Data records:
# # # #
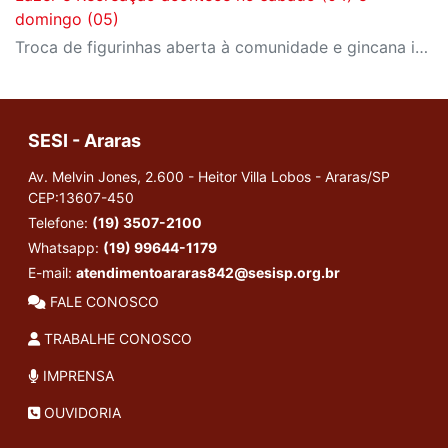
domingo (05)
Troca de figurinhas aberta à comunidade e gincana infantil para cliente SESI são algumas atividades
SESI - Araras
Av. Melvin Jones, 2.600 - Heitor Villa Lobos - Araras/SP
CEP:13607-450
Telefone:
(19) 3507-2100
Whatsapp:
(19) 99644-1179
E-mail:
atendimentoararas842@sesisp.org.br
FALE CONOSCO
TRABALHE CONOSCO
IMPRENSA
OUVIDORIA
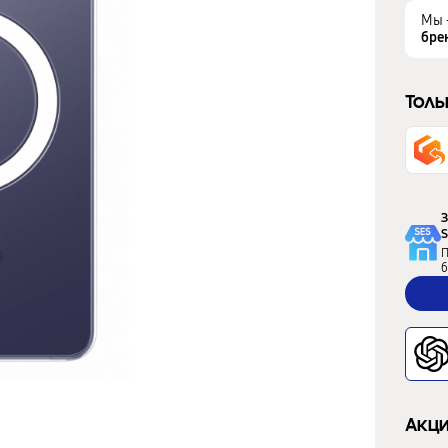
Мы 
бре
Толь
З
S
П
б
Акци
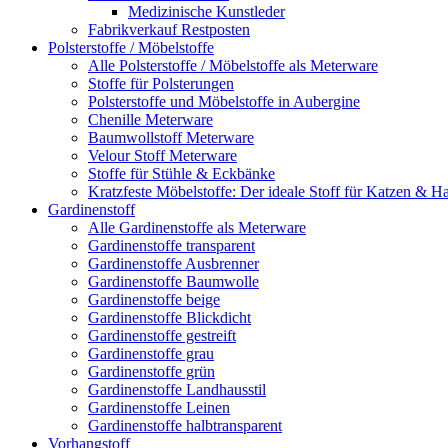
Medizinische Kunstleder
Fabrikverkauf Restposten
Polsterstoffe / Möbelstoffe
Alle Polsterstoffe / Möbelstoffe als Meterware
Stoffe für Polsterungen
Polsterstoffe und Möbelstoffe in Aubergine
Chenille Meterware
Baumwollstoff Meterware
Velour Stoff Meterware
Stoffe für Stühle & Eckbänke
Kratzfeste Möbelstoffe: Der ideale Stoff für Katzen & Ha
Gardinenstoff
Alle Gardinenstoffe als Meterware
Gardinenstoffe transparent
Gardinenstoffe Ausbrenner
Gardinenstoffe Baumwolle
Gardinenstoffe beige
Gardinenstoffe Blickdicht
Gardinenstoffe gestreift
Gardinenstoffe grau
Gardinenstoffe grün
Gardinenstoffe Landhausstil
Gardinenstoffe Leinen
Gardinenstoffe halbtransparent
Vorhangstoff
# # # #
THE TASK: From the data above, output exactly the lines between the one containing "Polsterstoffe und Möbelstoffe in Aubergine" and the one containing "Gardinenstoffe grau", counting both of them.

YOUR SOLUTION:
Polsterstoffe und Möbelstoffe in Aubergine
Chenille Meterware
Baumwollstoff Meterware
Velour Stoff Meterware
Stoffe für Stühle & Eckbänke
Kratzfeste Möbelstoffe: Der ideale Stoff für Katzen & Ha
Gardinenstoff
Alle Gardinenstoffe als Meterware
Gardinenstoffe transparent
Gardinenstoffe Ausbrenner
Gardinenstoffe Baumwolle
Gardinenstoffe beige
Gardinenstoffe Blickdicht
Gardinenstoffe gestreift
Gardinenstoffe grau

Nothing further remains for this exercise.